# New Little Medium Format!



## JKnobelock (Apr 23, 2009)

so i picked up this little Ansco Clipper Camera at an antique shop. came in the original box, and instructions, and even had a half shot roll of 616 film


----------



## mrsifuentes (Apr 23, 2009)

JKnobelock said:


> so i picked up this little Ansco Clipper Camera at an antique shop. came in the original box, and instructions, and even had a half shot roll of 616 film



Awesome! Congrats. I am still saving cash for my medium format. Tell me more about the 616 film. I only know of 120 & 220.


----------



## Dwig (Apr 23, 2009)

mrsifuentes said:


> ...Tell me more about the 616 film. I only know of 120 & 220.

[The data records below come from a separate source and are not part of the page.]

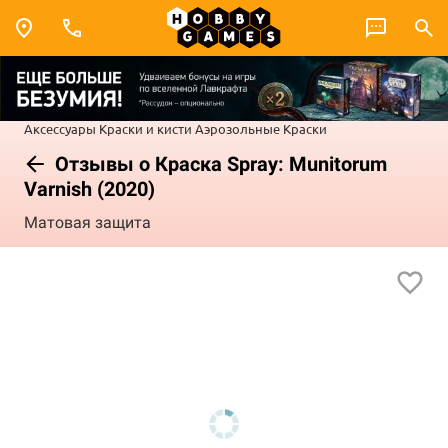
Аксессуары
Краски и кисти
Аэрозольные Краски
Отзывы о Краска Spray: Munitorum
Varnish (2020)
Матовая защита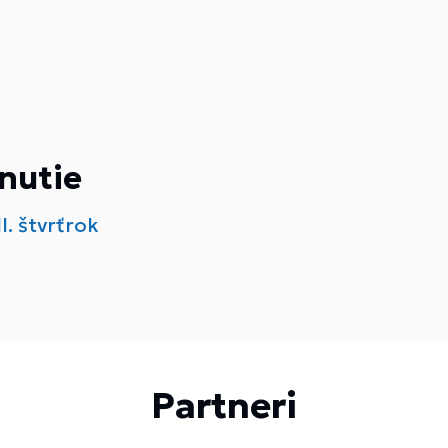
nutie
I. štvrťrok
Partneri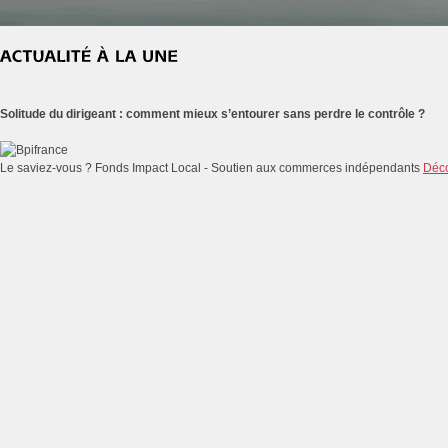
Solitude du dirigeant : comment mieux s’entourer sans perdre le contrôle ?
Le saviez-vous ?
Fonds Impact Local - Soutien aux commerces indépendants
Déco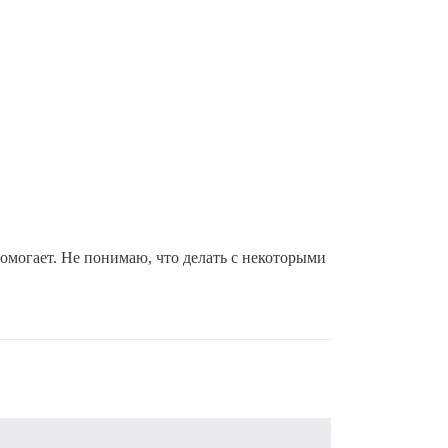
омогает. Не понимаю, что делать с некоторыми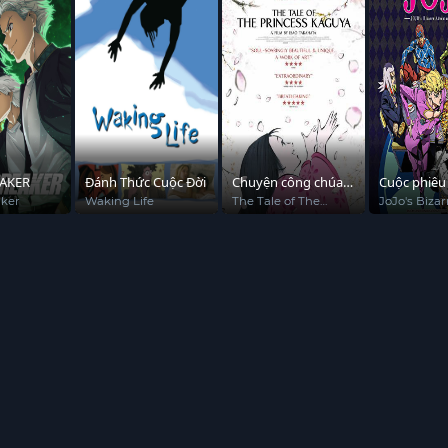
AKER
Đánh Thức Cuộc Đời
Chuyện công chúa
Cuộc phiêu 
Kaguya
của JoJo (P
ker
Waking Life
The Tale of The
JoJo's Bizar
Princess Kaguya
Adventure 
4)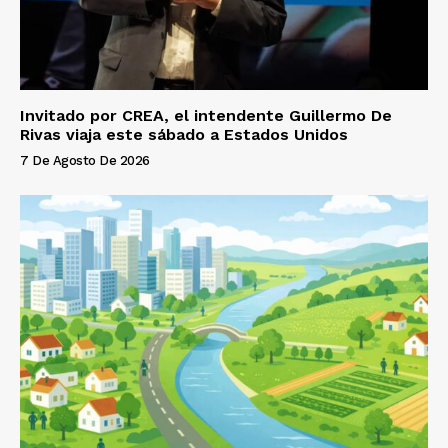
Invitado por CREA, el intendente Guillermo De
Rivas viaja este sábado a Estados Unidos
7 De Agosto De 2026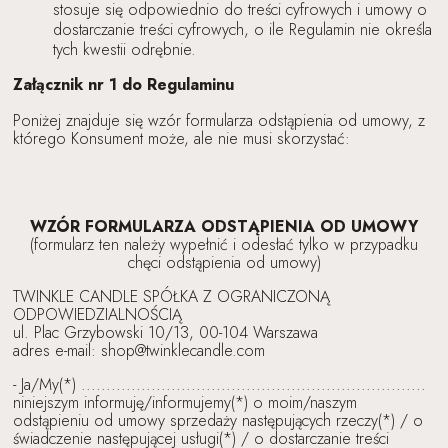
stosuje się odpowiednio do treści cyfrowych i umowy o
dostarczanie treści cyfrowych, o ile Regulamin nie określa
tych kwestii odrębnie.
Załącznik nr 1 do Regulaminu
Poniżej znajduje się wzór formularza odstąpienia od umowy, z
którego Konsument może, ale nie musi skorzystać:
WZÓR FORMULARZA ODSTĄPIENIA OD UMOWY
(formularz ten należy wypełnić i odesłać tylko w przypadku
chęci odstąpienia od umowy)
TWINKLE CANDLE SPÓŁKA Z OGRANICZONĄ
ODPOWIEDZIALNOŚCIĄ
ul. Plac Grzybowski 10/13, 00-104 Warszawa
adres e-mail: shop@twinklecandle.com
- Ja/My(*) .....................................................................
niniejszym informuję/informujemy(*) o moim/naszym
odstąpieniu od umowy sprzedaży następujących rzeczy(*) / o
świadczenie następującej usługi(*) / o dostarczanie treści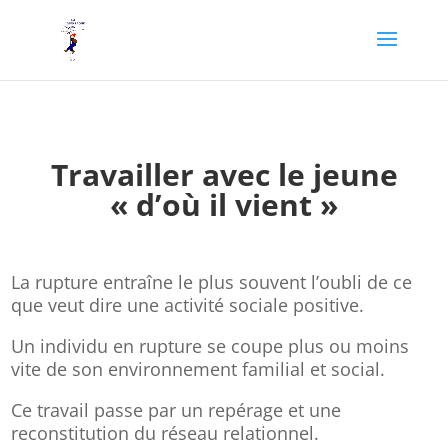
Travailler avec le jeune
« d’où il vient »
La rupture entraîne le plus souvent l’oubli de ce
que veut dire une activité sociale positive.
Un individu en rupture se coupe plus ou moins
vite de son environnement familial et social.
Ce travail passe par un repérage et une
reconstitution du réseau relationnel.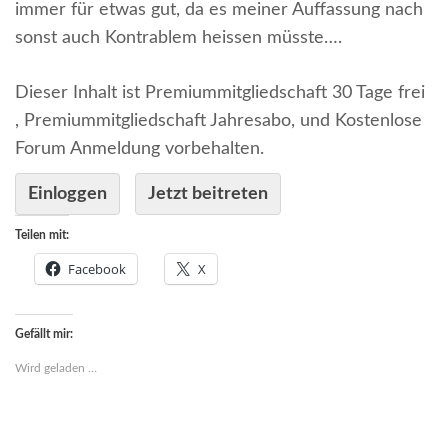
immer für etwas gut, da es meiner Auffassung nach
sonst auch Kontrablem heissen müsste….
Dieser Inhalt ist Premiummitgliedschaft 30 Tage frei
, Premiummitgliedschaft Jahresabo, und Kostenlose
Forum Anmeldung vorbehalten.
Einloggen
Jetzt beitreten
Teilen mit:
Facebook
X
Gefällt mir:
Wird geladen …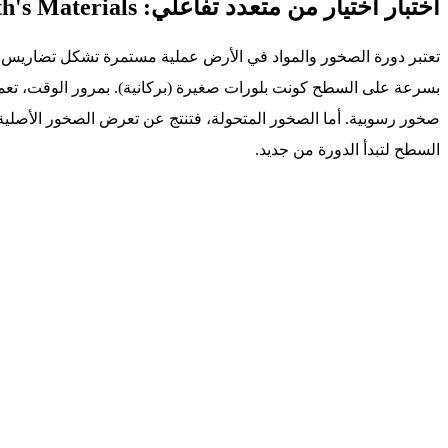
اختبار اختيار من متعدد تفاعلي: The Cycling of Earth's Materials
تعتبر دورة الصخور والمواد في الأرض عملية مستمرة تشكل تضاريس كوكب
بسرعة على السطح كونت بلورات صغيرة (بركانية). بمرور الوقت، تعم
صخور رسوبية. أما الصخور المتحولة، فتنتج عن تعرض الصخور الأصلية ل
السطح لتبدأ الدورة من جديد.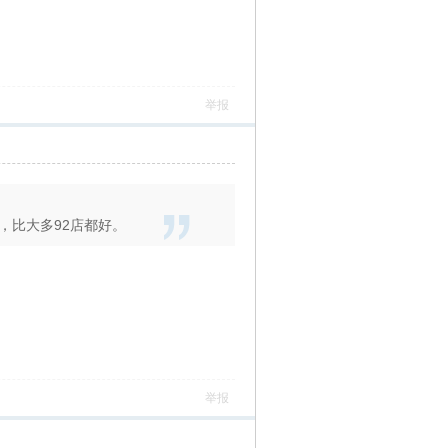
举报
，比大多92店都好。
举报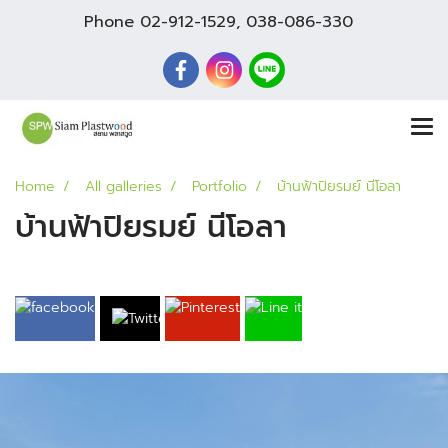
Phone
02-912-1529
,
038-086-330
Home
All galleries
Portfolio
บ้านฟ้าปิยรมย์ นีโอลา
บ้านฟ้าปิยรมย์ นีโอลา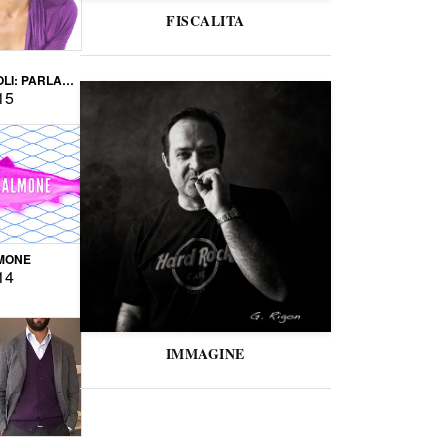
FISCALITA
LI: PARLARE
VERSE
15
MONE
14
IMMAGINE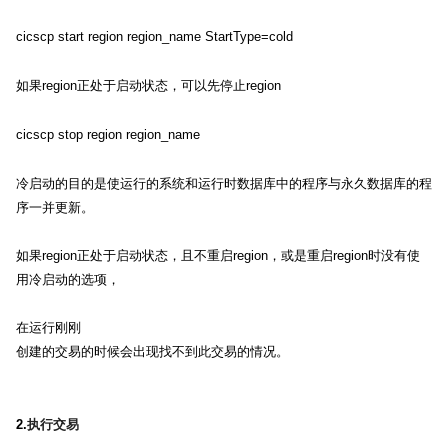
cicscp start region region_name StartType=cold
如果
region
正处于启动状态，可以先停止
region
cicscp stop region region_name
冷启动的目的是使运行的系统和运行时数据库中的程序与永久数据库的程
序一并更新。
如果
region
正处于启动状态，且不重启
region
，或是重启
region
时没有使
用冷启动的选项，
在运行刚刚
创建的交易的时候会出现找不到此交易的情况。
2.
执行交易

616, and its "sister" format 116, have been obsolete for many decades. They were roll films like 120, film taped to a longer paper roll, but were wider. 120, along with its sister formats 105, 117, 220, and 620, is 62.5mm wide. 616 and 116 (they differ only in the size of the spool) are 70mm wide.

Wikipedia is, as usual, a good resource: 616 film - Wikipedia, the free encyclopedia


----------



## JKnobelock (Apr 23, 2009)

yea 616 has been out of production for a while... however, since i have to spools of it, i can rig up so the 120 film will work fine!


----------



## randerson07 (Apr 24, 2009)

I have one very similar to yours
Agfa Clipper Special - a set on Flickr

I force 120 rolls into it. It came with one 616 reel, I leave the 616 reel in the takeup spot. I then take a 120 roll and shove about a 1/2" piece of drywall anchor into the top hole of the 120 roll to make it the same length as a 616 roll. Insert it into the camera and adjust the drywall anchor as needed to get it to spin freely and your all set. Not sure if that explanation tells the whole story, but it works.

Its a fun little camera.


----------



## JKnobelock (Apr 24, 2009)

randerson07 said:


> I have one very similar to yours
> Agfa Clipper Special - a set on Flickr
> 
> I force 120 rolls into it. It came with one 616 reel, I leave the 616 reel in the takeup spot. I then take a 120 roll and shove about a 1/2" piece of drywall anchor into the top hole of the 120 roll to make it the same length as a 616 roll. Insert it into the camera and adjust the drywall anchor as needed to get it to spin freely and your all set. Not sure if that explanation tells the whole story, but it works.
> ...



thats a nice little camera.... yea ive looked at how to work 120 into the camera... luckily it came with 2 of the 616 spools.... so im gonna try pretty much the same thing you did.


----------